Cousin Maddie Is Killed
It happens again when Laura Palmer’s cousin Madeline, also played by Sheryl Lee, is brutally slain by Laura’s father Leland Palmer (Ray Wise). It’s even more shocking, when the realisation of what Palmer has already done to his daughter becomes clear. Albeit possessed by the evil spirit of Bob. It’s an excruciating sequence, unflinching in its brutality. Everyone wanted to know who killed Laura Palmer but they didn’t want to hear the answer.
Windom Earle’s Chess Game
When Agent Cooper’s ex-partner arrives in town he has a grudge to settle. Cooper stole Earle’s girlfriend so he killed her and now wants to see Cooper’s blood run red. His elaborate plan involves kidnapping, cross-dressing and a less-than-gentlemanly game of chess that sees a victim killed and their mouth stuffed with a pawn. Checkmate!

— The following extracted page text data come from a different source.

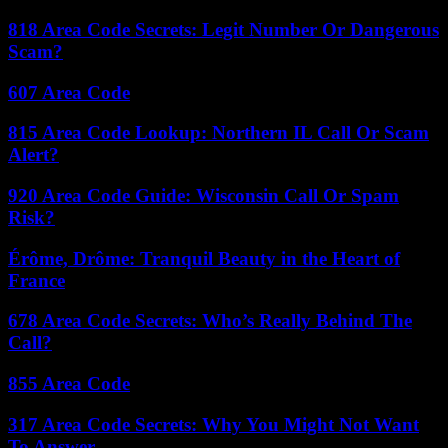
818 Area Code Secrets: Legit Number Or Dangerous
Scam?
607 Area Code
815 Area Code Lookup: Northern IL Call Or Scam
Alert?
920 Area Code Guide: Wisconsin Call Or Spam
Risk?
Érôme, Drôme: Tranquil Beauty in the Heart of
France
678 Area Code Secrets: Who’s Really Behind The
Call?
855 Area Code
317 Area Code Secrets: Why You Might Not Want
To Answer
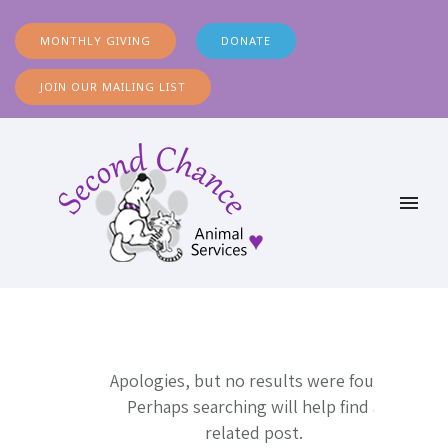
MONTHLY GIVING
DONATE
JOIN OUR MAILING LIST
Apologies, but no results were found.
Perhaps searching will help find a
related post.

Ben Horne Re-Enacts The Civil War
After a string of double-crosses and bad business decisions, Benjamin Horne was already on the brink. Then, when scandalous accusations are aimed his way for the murder of his beloved Laura Palmer, he cracks and decides to dress up as a confederate general and re-enact the American Civil War complete with some supporting cast, models and pyrotechnics.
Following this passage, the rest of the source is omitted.